** Opening DATA RECORDS block **

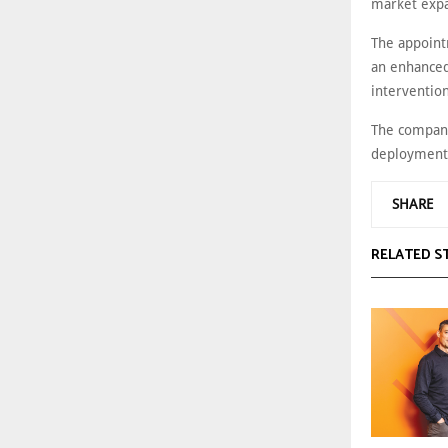
market expa
The appoint
an enhanced
intervention
The company 
deployment 
SHARE
RELATED S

** Closing DATA RECORDS block **

◆ EXERCISE AIM:
The answer must be an exact copy of the records, with no images in it.

◆ WRITTEN REPLY:
market expa
The appoint
an enhanced
intervention
The company 
deployment 
SHARE
RELATED S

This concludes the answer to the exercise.